■ **Task**
Whenever a line of the records below contains the word "Barcola", copy that line.

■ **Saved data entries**
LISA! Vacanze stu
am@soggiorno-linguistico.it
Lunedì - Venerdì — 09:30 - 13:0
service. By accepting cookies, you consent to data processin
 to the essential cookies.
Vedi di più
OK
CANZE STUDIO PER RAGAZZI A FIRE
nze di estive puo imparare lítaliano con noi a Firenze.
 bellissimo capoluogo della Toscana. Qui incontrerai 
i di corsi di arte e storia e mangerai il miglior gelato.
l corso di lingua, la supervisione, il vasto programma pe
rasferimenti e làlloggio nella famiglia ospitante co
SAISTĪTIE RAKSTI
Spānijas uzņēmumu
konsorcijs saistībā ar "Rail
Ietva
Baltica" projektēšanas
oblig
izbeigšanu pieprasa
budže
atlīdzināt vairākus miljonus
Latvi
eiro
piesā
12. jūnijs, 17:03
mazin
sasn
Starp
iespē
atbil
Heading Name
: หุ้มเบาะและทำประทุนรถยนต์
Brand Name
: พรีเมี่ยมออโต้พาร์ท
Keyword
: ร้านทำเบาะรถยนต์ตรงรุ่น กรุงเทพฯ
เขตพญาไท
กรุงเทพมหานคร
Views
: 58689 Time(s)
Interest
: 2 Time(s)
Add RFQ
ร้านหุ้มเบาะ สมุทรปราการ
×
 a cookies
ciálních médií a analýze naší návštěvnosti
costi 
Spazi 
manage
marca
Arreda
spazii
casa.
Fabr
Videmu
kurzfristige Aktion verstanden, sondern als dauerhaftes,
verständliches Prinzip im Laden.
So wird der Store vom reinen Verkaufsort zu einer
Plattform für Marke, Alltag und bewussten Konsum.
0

* * *

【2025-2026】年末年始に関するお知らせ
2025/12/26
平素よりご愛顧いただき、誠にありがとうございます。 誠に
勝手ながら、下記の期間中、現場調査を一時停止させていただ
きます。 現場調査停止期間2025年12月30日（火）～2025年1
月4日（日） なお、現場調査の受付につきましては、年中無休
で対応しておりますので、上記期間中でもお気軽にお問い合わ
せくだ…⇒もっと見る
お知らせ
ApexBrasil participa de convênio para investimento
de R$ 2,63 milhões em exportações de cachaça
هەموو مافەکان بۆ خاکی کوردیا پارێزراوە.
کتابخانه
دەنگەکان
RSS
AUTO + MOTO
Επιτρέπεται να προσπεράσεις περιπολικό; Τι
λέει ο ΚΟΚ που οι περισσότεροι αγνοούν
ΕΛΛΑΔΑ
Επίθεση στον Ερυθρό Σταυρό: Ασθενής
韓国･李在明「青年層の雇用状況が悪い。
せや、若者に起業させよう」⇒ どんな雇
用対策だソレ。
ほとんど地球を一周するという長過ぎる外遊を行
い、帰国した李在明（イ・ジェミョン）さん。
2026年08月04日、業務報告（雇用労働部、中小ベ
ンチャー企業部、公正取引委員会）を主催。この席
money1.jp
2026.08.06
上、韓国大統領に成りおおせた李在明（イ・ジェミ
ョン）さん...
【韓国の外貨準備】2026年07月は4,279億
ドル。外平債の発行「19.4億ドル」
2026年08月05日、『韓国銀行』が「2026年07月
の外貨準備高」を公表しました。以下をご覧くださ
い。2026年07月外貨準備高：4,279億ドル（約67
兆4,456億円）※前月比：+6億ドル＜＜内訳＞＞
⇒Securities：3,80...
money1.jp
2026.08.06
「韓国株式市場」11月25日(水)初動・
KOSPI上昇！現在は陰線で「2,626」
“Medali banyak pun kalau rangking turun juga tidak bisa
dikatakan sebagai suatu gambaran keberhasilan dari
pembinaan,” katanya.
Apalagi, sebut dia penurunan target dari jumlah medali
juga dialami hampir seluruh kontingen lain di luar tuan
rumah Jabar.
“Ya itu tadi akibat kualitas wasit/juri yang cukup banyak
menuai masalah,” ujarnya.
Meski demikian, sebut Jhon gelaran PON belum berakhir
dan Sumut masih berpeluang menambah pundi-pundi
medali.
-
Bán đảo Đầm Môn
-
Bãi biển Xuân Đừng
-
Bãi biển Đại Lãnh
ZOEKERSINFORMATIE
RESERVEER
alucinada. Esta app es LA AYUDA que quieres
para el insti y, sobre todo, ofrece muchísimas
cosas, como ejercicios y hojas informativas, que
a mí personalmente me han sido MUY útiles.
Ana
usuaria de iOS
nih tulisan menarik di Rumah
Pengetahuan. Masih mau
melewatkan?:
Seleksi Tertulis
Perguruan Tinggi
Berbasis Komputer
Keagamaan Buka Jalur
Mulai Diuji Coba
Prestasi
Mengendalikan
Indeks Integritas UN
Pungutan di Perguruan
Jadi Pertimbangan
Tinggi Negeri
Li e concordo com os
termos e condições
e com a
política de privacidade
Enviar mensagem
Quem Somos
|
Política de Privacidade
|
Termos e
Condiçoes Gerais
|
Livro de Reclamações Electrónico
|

---

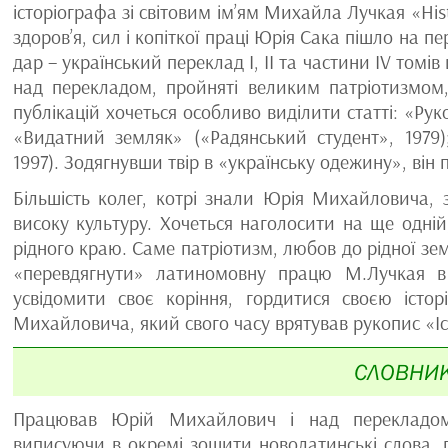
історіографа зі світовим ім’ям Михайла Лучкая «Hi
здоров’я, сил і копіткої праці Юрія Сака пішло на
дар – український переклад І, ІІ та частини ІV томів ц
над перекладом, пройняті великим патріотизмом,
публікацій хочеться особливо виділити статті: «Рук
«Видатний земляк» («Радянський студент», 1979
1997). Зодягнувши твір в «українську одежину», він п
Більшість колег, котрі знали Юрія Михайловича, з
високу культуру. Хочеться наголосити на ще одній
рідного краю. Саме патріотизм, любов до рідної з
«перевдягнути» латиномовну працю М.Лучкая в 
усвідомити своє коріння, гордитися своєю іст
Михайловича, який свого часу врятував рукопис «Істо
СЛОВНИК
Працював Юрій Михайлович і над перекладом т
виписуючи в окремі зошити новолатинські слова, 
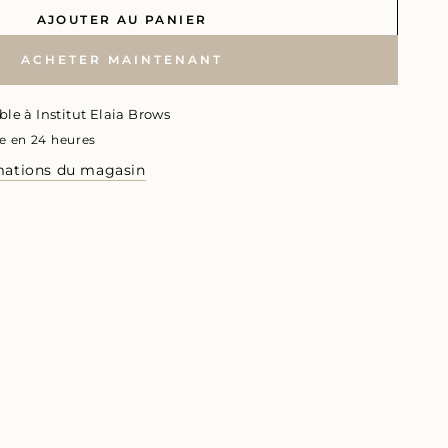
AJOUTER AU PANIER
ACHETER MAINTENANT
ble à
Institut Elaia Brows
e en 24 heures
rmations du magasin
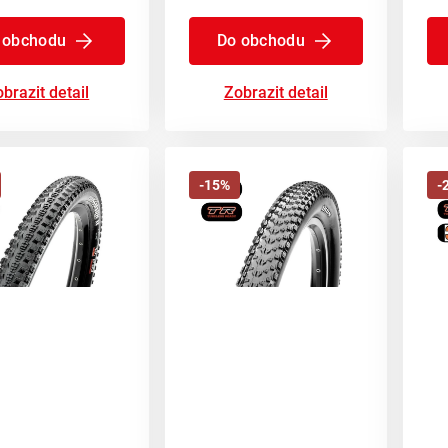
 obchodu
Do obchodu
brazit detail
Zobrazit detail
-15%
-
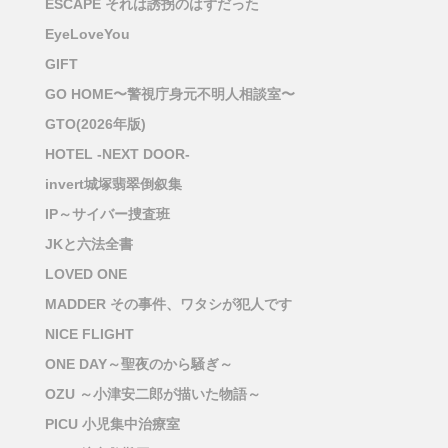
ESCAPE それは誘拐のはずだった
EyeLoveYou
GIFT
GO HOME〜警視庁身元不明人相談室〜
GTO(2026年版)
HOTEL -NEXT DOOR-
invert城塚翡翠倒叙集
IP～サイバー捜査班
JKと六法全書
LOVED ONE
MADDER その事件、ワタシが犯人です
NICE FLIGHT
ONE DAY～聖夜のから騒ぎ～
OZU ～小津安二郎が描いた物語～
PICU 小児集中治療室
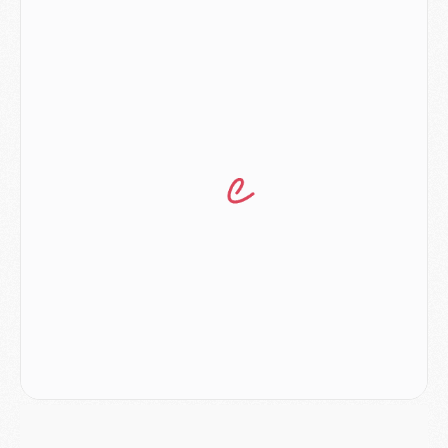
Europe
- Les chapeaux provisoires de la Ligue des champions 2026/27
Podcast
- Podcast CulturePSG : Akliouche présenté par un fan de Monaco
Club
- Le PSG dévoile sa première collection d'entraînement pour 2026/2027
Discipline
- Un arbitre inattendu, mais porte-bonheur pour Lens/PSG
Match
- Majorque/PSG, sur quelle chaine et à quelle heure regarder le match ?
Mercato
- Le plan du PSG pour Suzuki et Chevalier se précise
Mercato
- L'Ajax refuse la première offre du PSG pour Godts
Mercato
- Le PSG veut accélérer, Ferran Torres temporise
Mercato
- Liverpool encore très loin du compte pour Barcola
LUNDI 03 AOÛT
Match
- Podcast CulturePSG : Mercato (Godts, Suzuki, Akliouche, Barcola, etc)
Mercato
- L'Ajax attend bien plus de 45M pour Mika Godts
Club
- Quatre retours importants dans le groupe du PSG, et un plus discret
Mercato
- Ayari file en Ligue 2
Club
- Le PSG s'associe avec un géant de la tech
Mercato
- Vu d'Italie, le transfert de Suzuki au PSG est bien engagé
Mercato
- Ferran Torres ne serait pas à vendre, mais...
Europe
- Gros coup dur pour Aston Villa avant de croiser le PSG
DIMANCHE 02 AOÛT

■ **Solution below**
- Liverpool encore très loin du compte pour Barcola
- Podcast CulturePSG : Mercato (Godts, Suzuki, Akliouche, Barcola, etc)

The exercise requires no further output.